*** Opening of Extracted records ***

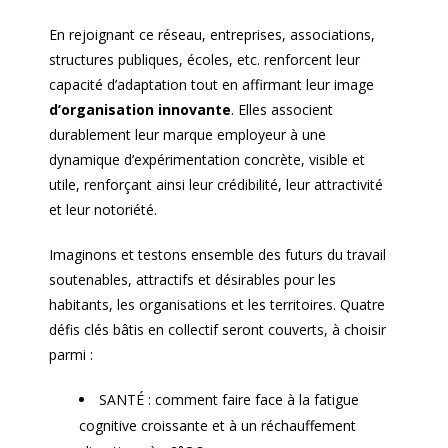
En rejoignant ce réseau, entreprises, associations,
structures publiques, écoles, etc. renforcent leur
capacité d’adaptation tout en affirmant leur image
d’organisation innovante
. Elles associent
durablement leur marque employeur à une
dynamique d’expérimentation concrète, visible et
utile, renforçant ainsi leur crédibilité, leur attractivité
et leur notoriété.
Imaginons et testons ensemble des futurs du travail
soutenables, attractifs et désirables pour les
habitants, les organisations et les territoires. Quatre
défis clés bâtis en collectif seront couverts, à choisir
parmi :
SANTÉ : comment faire face à la fatigue
cognitive croissante et à un réchauffement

*** Close of Extracted records ***

**Work order**
The line containing "structures publiques, écoles, etc." and every line after it, up to and including the last line of the records, should be reproduced exactly, with nothing else.

**Result of the exercise**
structures publiques, écoles, etc. renforcent leur
capacité d’adaptation tout en affirmant leur image
d’organisation innovante
. Elles associent
durablement leur marque employeur à une
dynamique d’expérimentation concrète, visible et
utile, renforçant ainsi leur crédibilité, leur attractivité
et leur notoriété.
Imaginons et testons ensemble des futurs du travail
soutenables, attractifs et désirables pour les
habitants, les organisations et les territoires. Quatre
défis clés bâtis en collectif seront couverts, à choisir
parmi :
SANTÉ : comment faire face à la fatigue
cognitive croissante et à un réchauffement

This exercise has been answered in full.